La loi Breyne est une législation belge qui protège strictement l'acheteur ou le maître d'ouvrage lors de l'acquisition d'une habitation sur plan ou en cours de construction.

Vente sur plan Vente clé sur porte Loi du 9 juillet 1971 Contrat de promotion

Définition et explication

La loi Breyne, issue de la loi du 9 juillet 1971, offre une protection très stricte aux personnes qui achètent une habitation à construire (vente sur plan) ou qui font appel à une entreprise générale pour construire une maison de type « clé sur porte ». Son objectif est d’équilibrer le rapport de force entre le promoteur professionnel et l’acheteur particulier.

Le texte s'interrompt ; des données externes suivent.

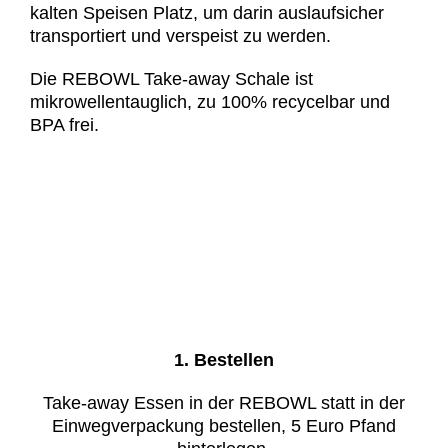
kalten Speisen Platz, um darin auslauf­sicher
transportiert und verspeist zu werden.
Die REBOWL Take-away Schale ist
mikrowellen­tauglich, zu 100% recycelbar und
BPA frei.
1. Bestellen
Take-away Essen in der REBOWL statt in der
Einweg­verpackung bestellen, 5 Euro Pfand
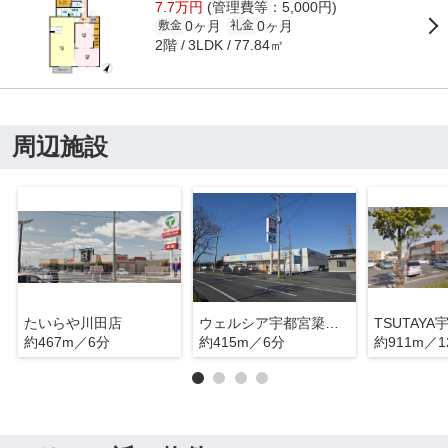
7.7万円
(管理費等：5,000円)
0ヶ月
0ヶ月
敷金
礼金
2階
77.84㎡
3LDK
周辺施設
たいらや川田店
ウェルシア宇都宮簗瀬２号店
約467m／6分
約415m／6分
約911m／1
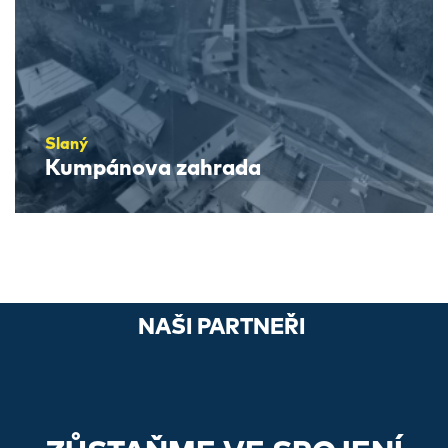
Slaný
Kumpánova zahrada
NAŠI PARTNEŘI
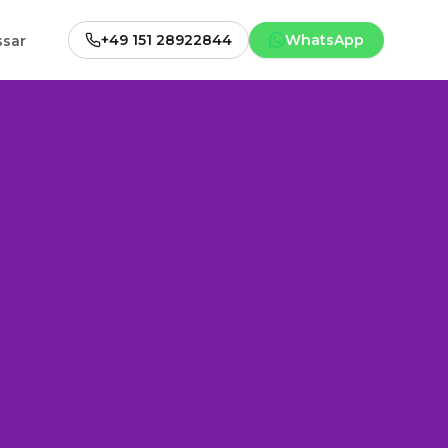
+49 151 28922844
WhatsApp
ssar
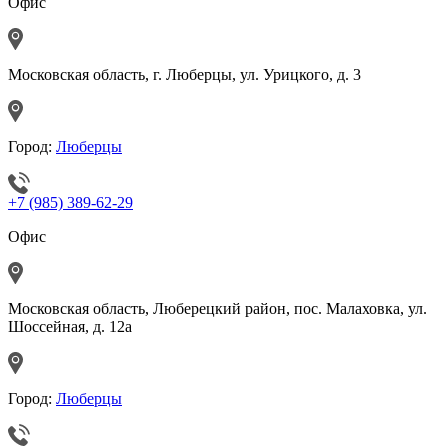
Офис
Московская область, г. Люберцы, ул. Урицкого, д. 3
Город:
Люберцы
+7 (985) 389-62-29
Офис
Московская область, Люберецкий район, пос. Малаховка, ул.
Шоссейная, д. 12а
Город:
Люберцы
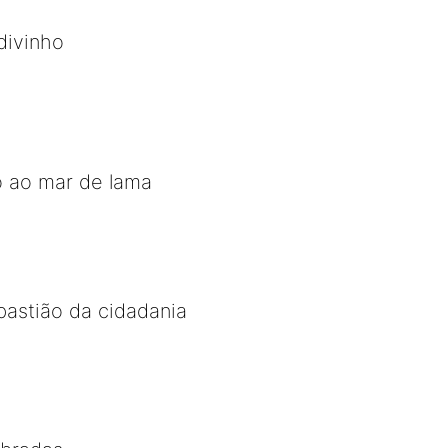
divinho
o ao mar de lama
 bastião da cidadania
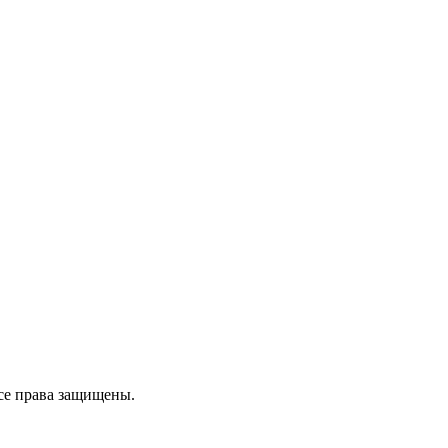
се права защищены.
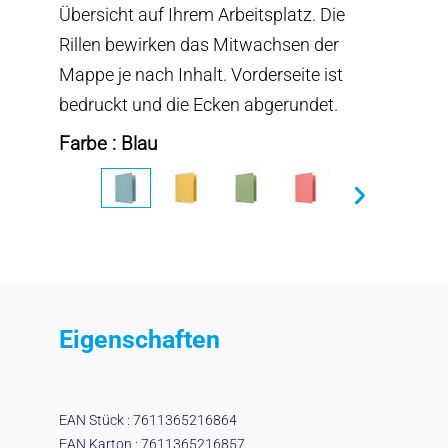
Übersicht auf Ihrem Arbeitsplatz. Die
Rillen bewirken das Mitwachsen der
Mappe je nach Inhalt. Vorderseite ist
bedruckt und die Ecken abgerundet.
Farbe : Blau
Eigenschaften
EAN Stück : 7611365216864
EAN Karton : 7611365216857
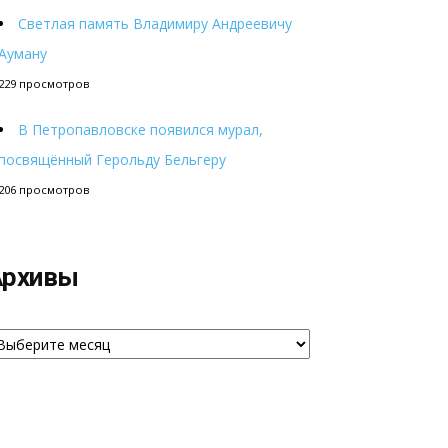
Светлая память Владимиру Андреевичу
Ауману
229 просмотров
В Петропавловске появился мурал,
посвящённый Герольду Бельгеру
206 просмотров
Архивы
рхивы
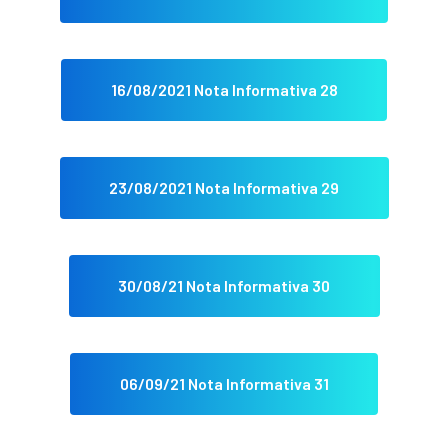
16/08/2021 Nota Informativa 28
23/08/2021 Nota Informativa 29
30/08/21 Nota Informativa 30
06/09/21 Nota Informativa 31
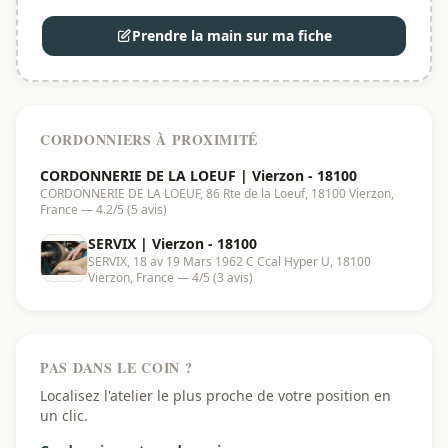
Prendre la main sur ma fiche
CORDONNIERS À PROXIMITÉ
CORDONNERIE DE LA LOEUF | Vierzon - 18100
CORDONNERIE DE LA LOEUF, 86 Rte de la Loeuf, 18100 Vierzon,
France — 4.2/5 (5 avis)
SERVIX | Vierzon - 18100
SERVIX, 18 av 19 Mars 1962 C Ccal Hyper U, 18100
Vierzon, France — 4/5 (3 avis)
PAS DANS LE COIN ?
Localisez l'atelier le plus proche de votre position en
un clic.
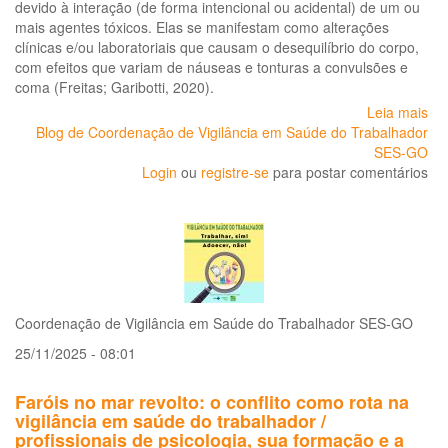
devido à interação (de forma intencional ou acidental) de um ou
mais agentes tóxicos. Elas se manifestam como alterações
clínicas e/ou laboratoriais que causam o desequilíbrio do corpo,
com efeitos que variam de náuseas e tonturas a convulsões e
coma (Freitas; Garibotti, 2020).
Leia mais
so
Blog de Coordenação de Vigilância em Saúde do Trabalhador
Bo
SES-GO
ep
Login
ou
registre-se
para postar comentários
de
sa
do
tra
int
ex
po
agr
Coordenação de Vigilância em Saúde do Trabalhador SES-GO
em
Go
25/11/2025 - 08:01
no
pe
Faróis no mar revolto: o conflito como rota na
de
vigilância em saúde do trabalhador /
20
profissionais de psicologia, sua formação e a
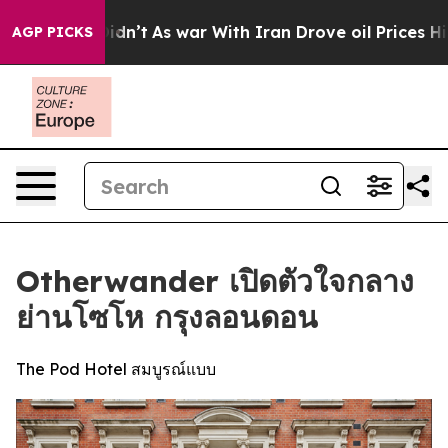
it Didn’t
As war With Iran Drove oil Prices Higher, T
AGP PICKS
Otherwander เปิดตัวใจกลาง
ย่านโซโห กรุงลอนดอน
The Pod Hotel สมบูรณ์แบบ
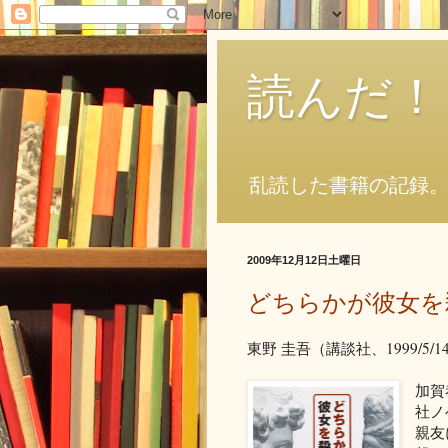
読んだ！
乱読した書籍の記録
2009年12月12日土曜日
どちらかが彼女を
東野 圭吾（講談社、1999/5/1
加賀
社ノ
親友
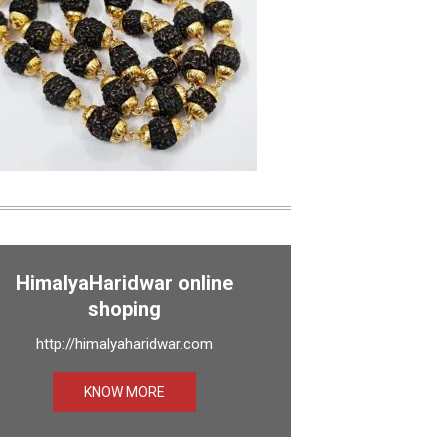
HimalyaHaridwar online
shoping
http://himalyaharidwar.com
KNOW MORE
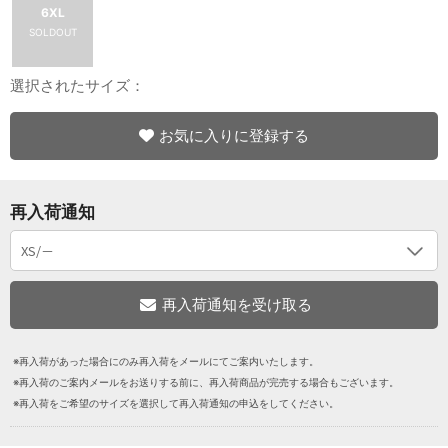
6XL
SOLDOUT
選択されたサイズ：
お気に入りに登録する
再入荷通知
※再入荷があった場合にのみ再入荷をメールにてご案内いたします。
※再入荷のご案内メールをお送りする前に、再入荷商品が完売する場合もございます。
※再入荷をご希望のサイズを選択して再入荷通知の申込をしてください。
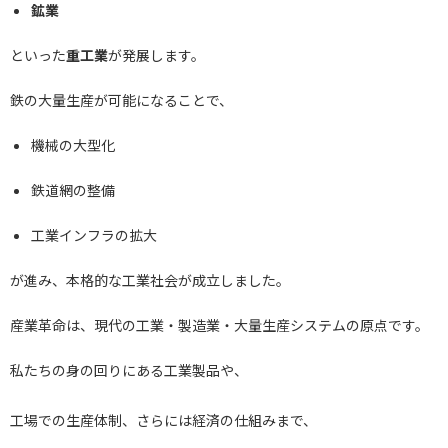
鉱業
といった
重工業
が発展します。
鉄の大量生産が可能になることで、
機械の大型化
鉄道網の整備
工業インフラの拡大
が進み、本格的な工業社会が成立しました。
産業革命は、現代の工業・製造業・大量生産システムの原点です。
私たちの身の回りにある工業製品や、
工場での生産体制、さらには経済の仕組みまで、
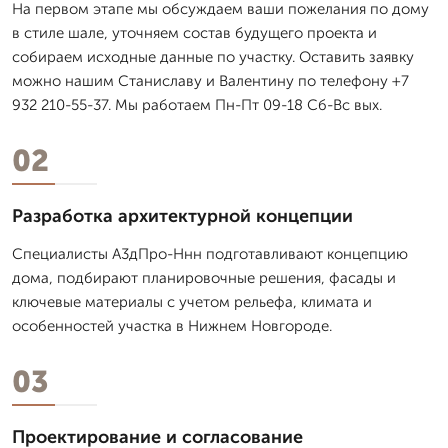
На первом этапе мы обсуждаем ваши пожелания по дому
в стиле шале, уточняем состав будущего проекта и
собираем исходные данные по участку. Оставить заявку
можно нашим Станиславу и Валентину по телефону +7
932 210-55-37. Мы работаем Пн-Пт 09-18 Сб-Вс вых.
02
Разработка архитектурной концепции
Специалисты А3дПро-Ннн подготавливают концепцию
дома, подбирают планировочные решения, фасады и
ключевые материалы с учетом рельефа, климата и
особенностей участка в Нижнем Новгороде.
03
Проектирование и согласование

Cette réglementation impose des obligations précises concernant la transparence financière et la qualité de l’exécution. Le contrat doit obligatoirement mentionner le prix total et définitif, inclure des plans détaillés et fixer une date de livraison précise. Le système de paiement est rigoureusement encadré – aucun acompte de plus de 5 % n’est autorisé. Par la suite, les tranches de paiement doivent correspondre de manière stricte à l’avancement réel des travaux.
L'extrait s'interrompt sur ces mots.